Andreas Stoch ist ein Jurist aus Heidenheim (Foto: PR/Landesregierung BW)
Andreas Stoch ist ein Jurist aus Heidenheim (Foto: PR/Landesregierung BW)

Die Gymnasiallehrer fordern bei den neuen Mindestgrößen für den Erhalt von Schulen gleiche Maßstäbe. Es könne nicht angehen, dass Werkreal- und Realschulen mit mindestens 40 Schülern in den Eingangsklassen überleben könnten, Gymnasien aber 60 Schüler dafür bräuchten, monierte der Landeschef des Philologenverbandes, Bernd Saur. «Warum reichen 50 Kinder eines Jahrgangs nicht für ein Gymnasium, aber bereits 40 für eine Realschule?»

In der schriftlichen Ursprungsfassung der Regierungserklärung von Kultusminister Andreas Stoch (SPD) hatte es geheißen, dass die Richtgröße von 60 «insbesondere auch» bei der Genehmigung und der Neueinrichtung von Gymnasien gelte. Damit sei nicht ausgeschlossen, dass es auch bereits bestehenden kleinen Gymnasien an den Kragen gehen könne, schlussfolgerte Saur. Es sei offenbar schwer für Grün-Rot zu akzeptieren, dass die Gymnasien «höchste Akzeptanz und Anerkennung» genössen.

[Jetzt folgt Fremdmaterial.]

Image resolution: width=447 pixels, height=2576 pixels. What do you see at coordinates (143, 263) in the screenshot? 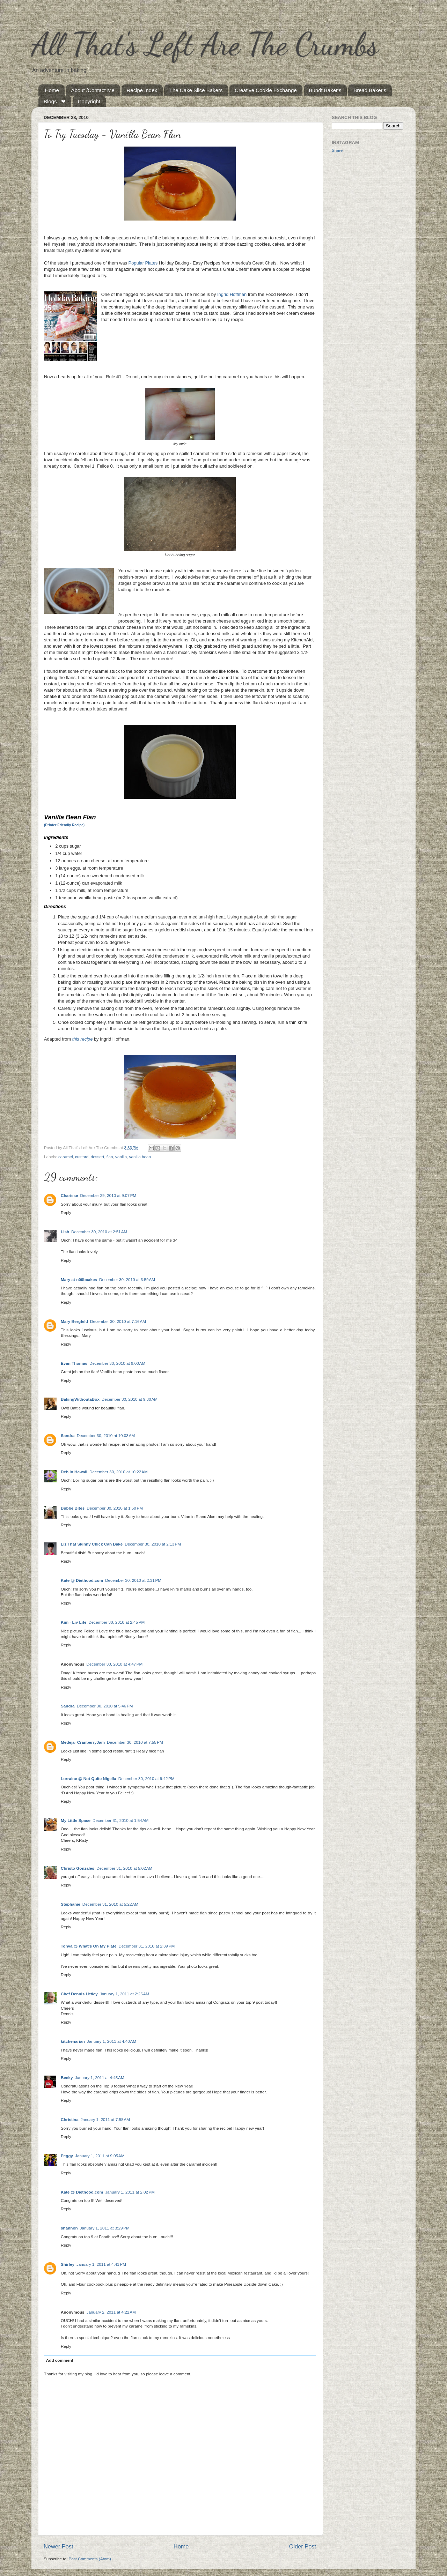 I see `Popular Plates` at bounding box center [143, 263].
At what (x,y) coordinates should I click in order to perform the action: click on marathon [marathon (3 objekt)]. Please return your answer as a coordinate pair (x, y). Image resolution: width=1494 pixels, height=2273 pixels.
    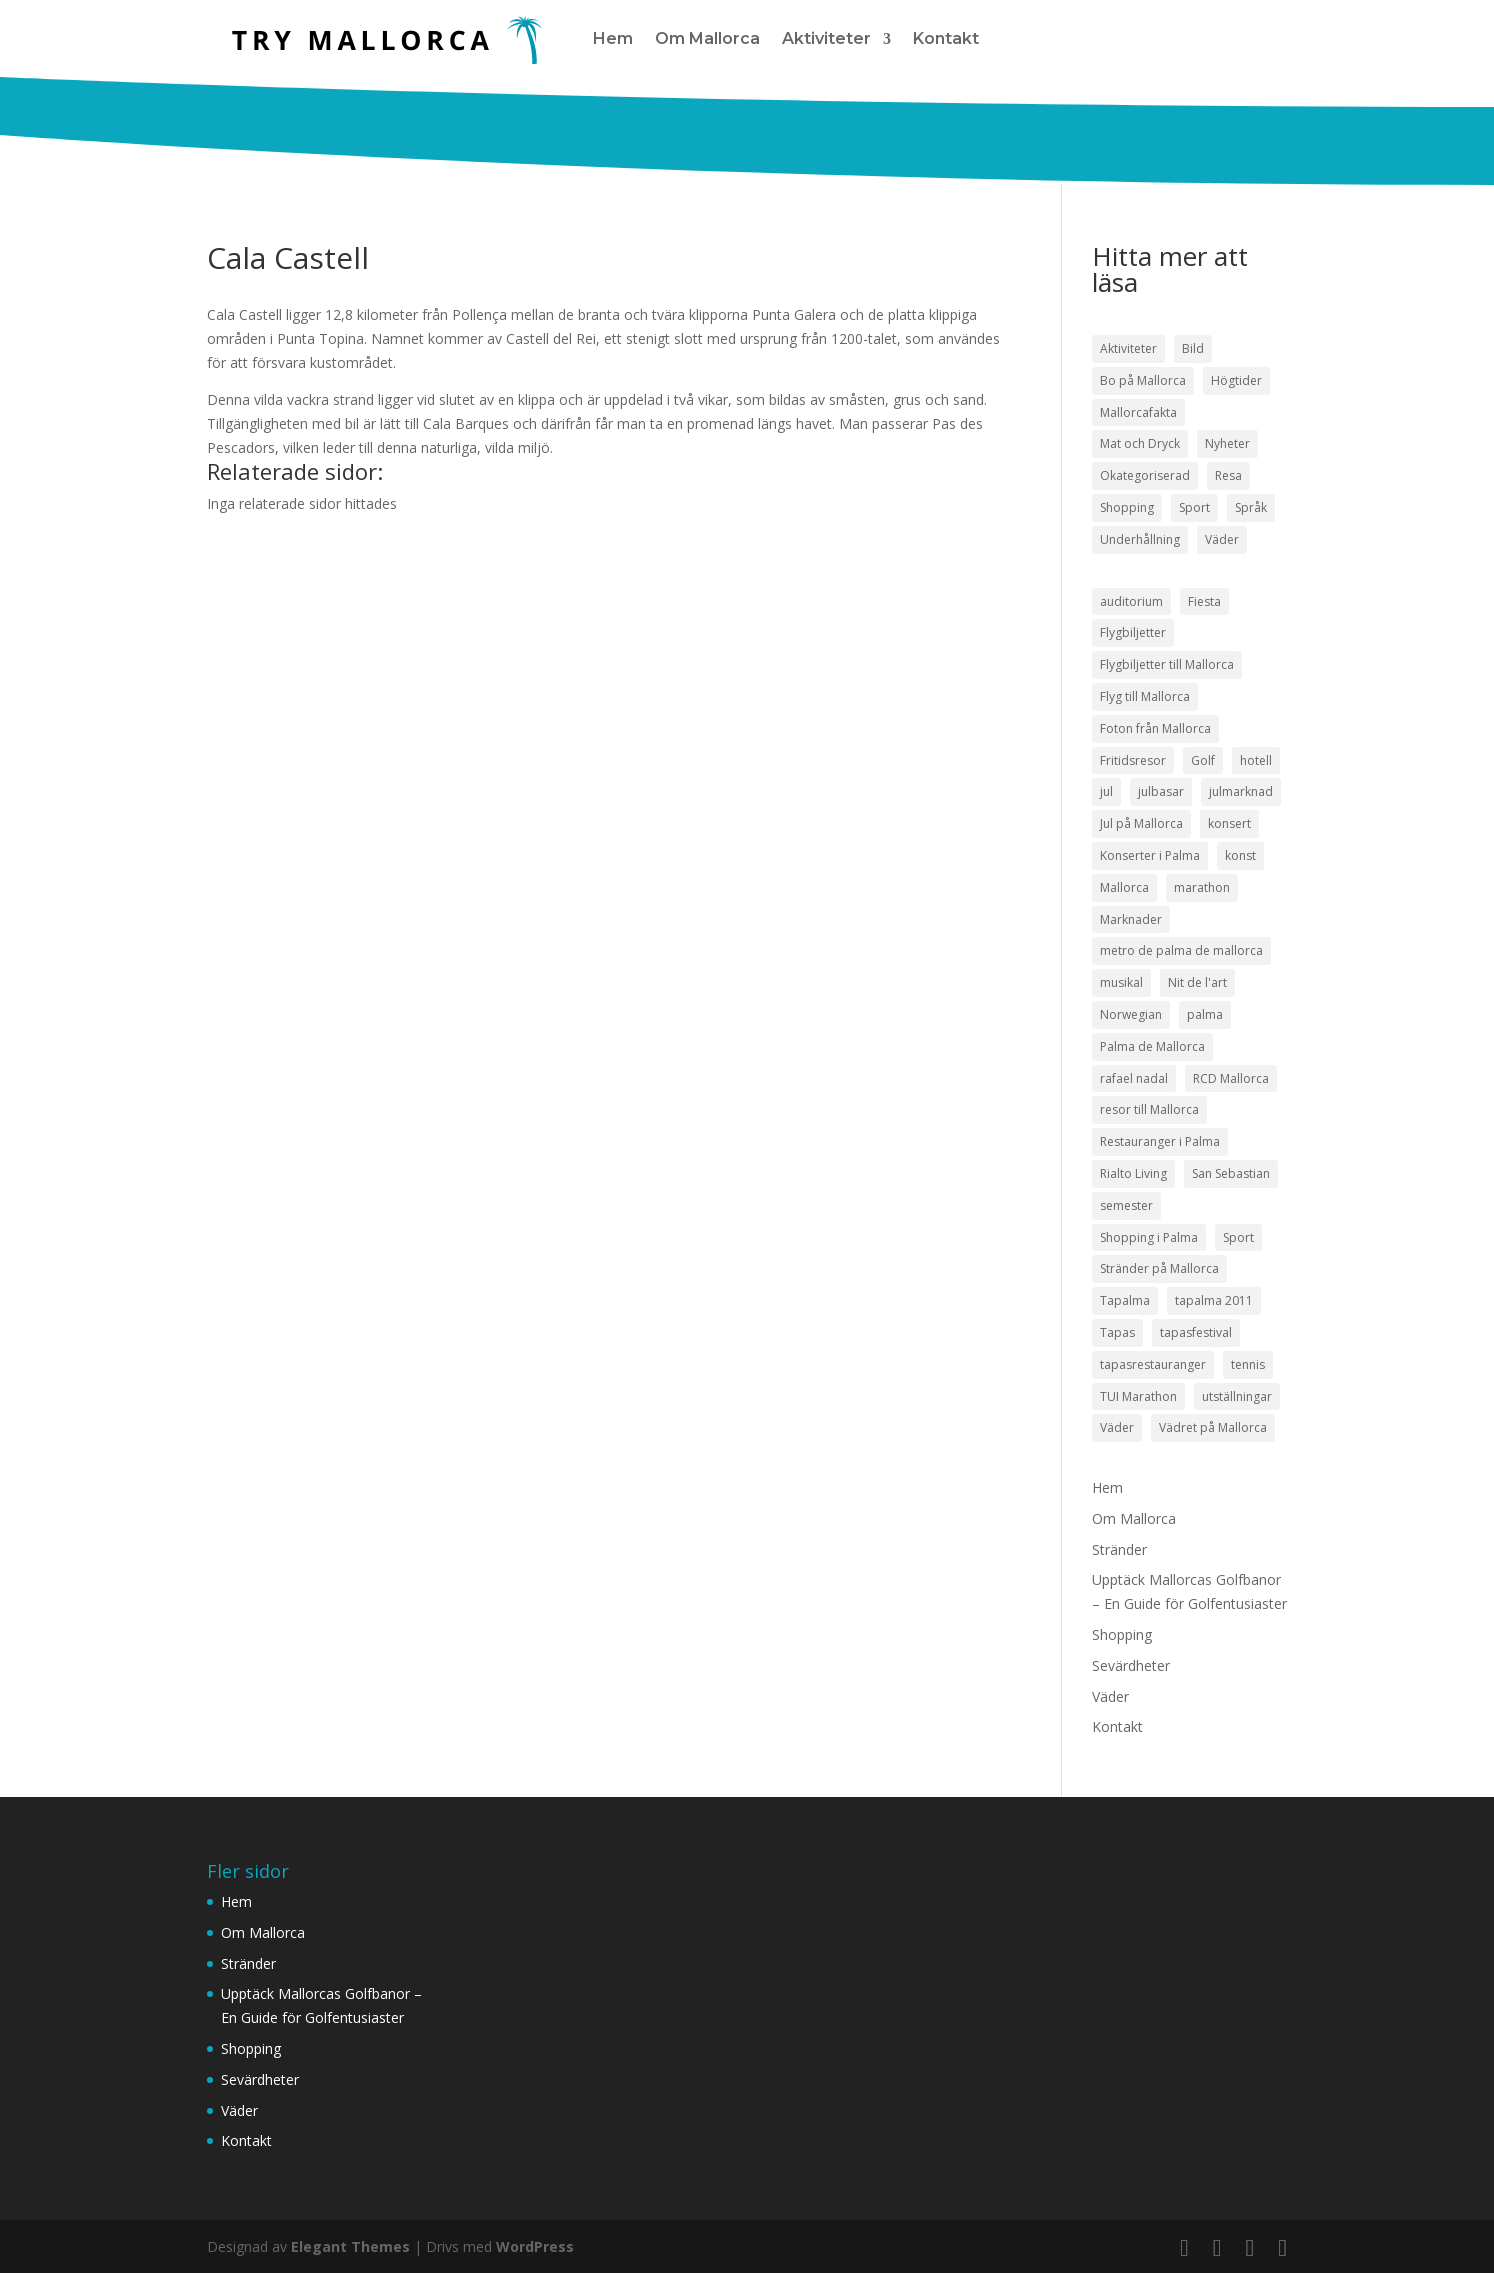     Looking at the image, I should click on (1202, 887). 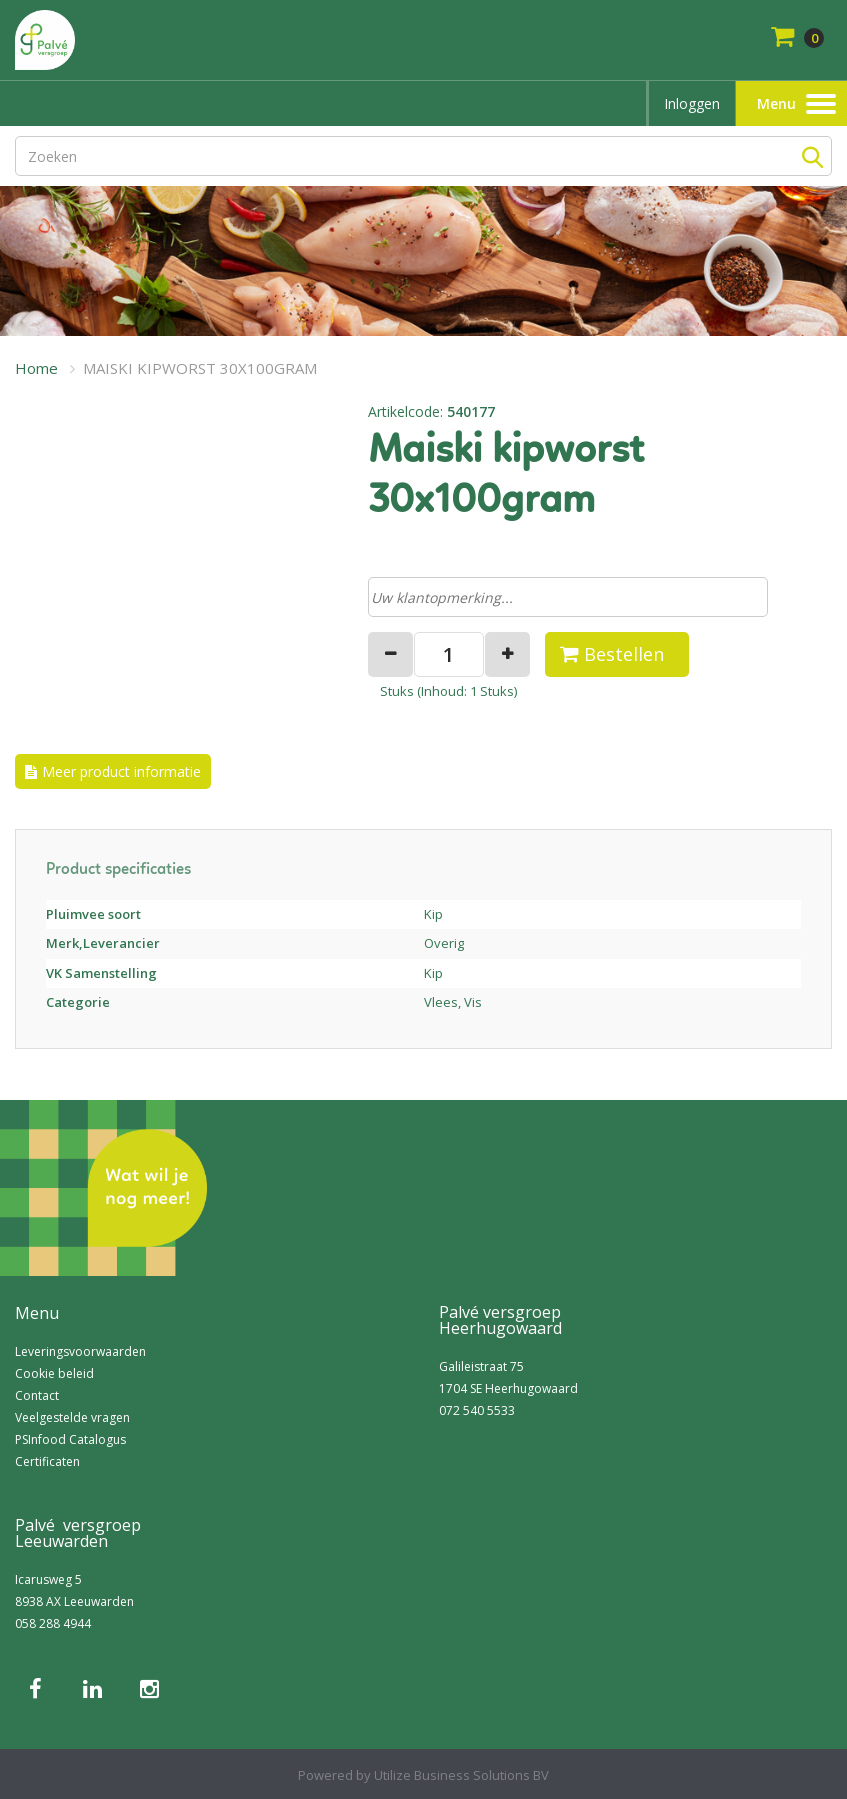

Das Kultusministerium bezeichnete die Annahme des Philologenverbands als Missverständnis. Denn Minister Stoch habe vor dem Landtag erklärt: «Für die allgemeinbildenden Gymnasien haben die Eingangsklassen bei Neueinrichtungen mindestens 60 Schülerinnen und Schüler.» Die Zahl 60 beziehe sich nicht auf bestehende Gymnasien.

Nach Angaben des Statistischen Landesamtes erfüllen 46 von 378 öffentlichen Gymnasien das Kriterium «60 Schüler in den Eingangsklassen» nicht. Das sind gut 12 Prozent.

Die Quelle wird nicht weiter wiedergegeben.